The Free Market Center
The Free Market Center
This chart provides evidence of what I contend amounted to a major shift in the structure of the American banking system. In April of 1992 The Federal Reserve made the last of of a series of reductions in the reserve requirements on both demand and time deposits (a.k.a. transaction accounts and nontransaction accounts respectively). Shortly after that time the quantity of demand deposits and, not coincidentally, the amount of bank reserves essentially flattened out (during some periods they actually declined.) The amount of total deposits, however, continued to grow significantly.
In a banking system in which the distinction between demand and time deposits had been virtually lost (because of the advent of money market funds and vehicles for transferring time money to demand accounts), The Federal Reserve had reduced its influence on the growth of money to near zero. Banks could create money nearly at will, so long as they had the bank capital to support the assets purchased.
Notice, on this chart, how the growth of transaction accounts and total bank reserves flattened out after 1992 (the vertical orange line). In fact, although the transaction accounts and total bank reserves increased for about two years after this point, they actually declined during the period from roughly 1994 to 2008.
For most of the period depicted in this chart, 1975 to August of 2008, total bank reserves grew at a rate of roughly 0.5% per annum while total deposits grew at a rate of more than 6% per annum. The evidence seems fairly conclusive that The Federal Reserve, during this period, did not promote monetary expansion through its open market operations, but it did facilitate that monetary growth as a result of changes in required reserves.
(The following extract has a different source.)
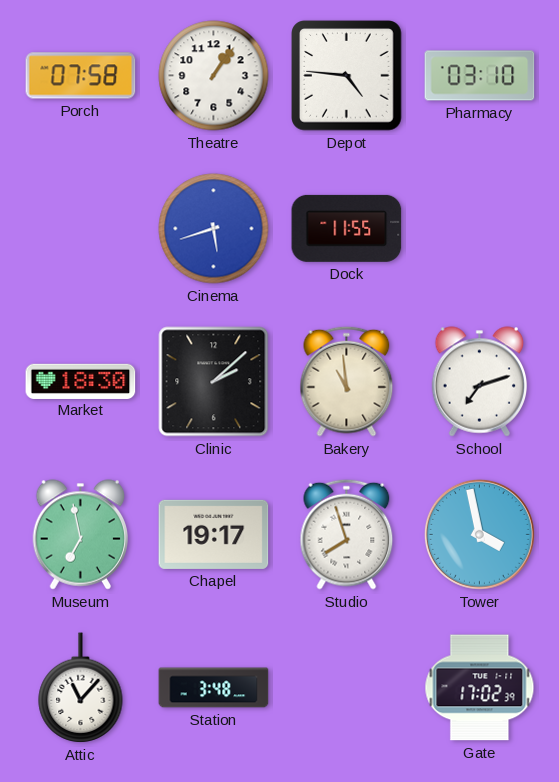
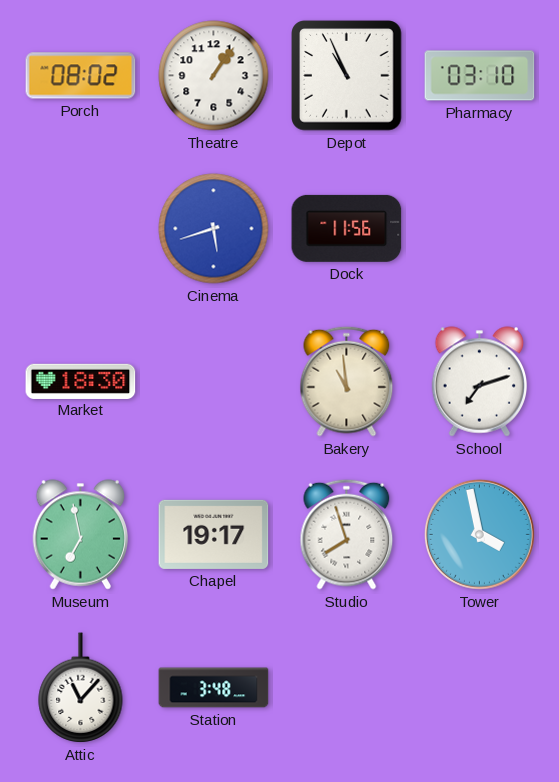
Porch: 07:58 -> 08:02
Depot: 4:46 -> 10:56
Dock: 11:55 -> 11:56
Clinic: 2:08 -> none
Gate: 17:02 -> none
Many people argue that Chairman Alan Greenspan, through The Federal Reserve's open market operations, caused the monetary expansion that led to the real estate collapse in 2008. The evidence suggests that, rather than open market operations, Greenspan's biggest contribution to the problems in the real estate and mortgage market consisted of the two reductions in reserve requirements in 1990 and 1992. These reductions in reserve requirements gave the banking system free reign to create the money that led to the collapse.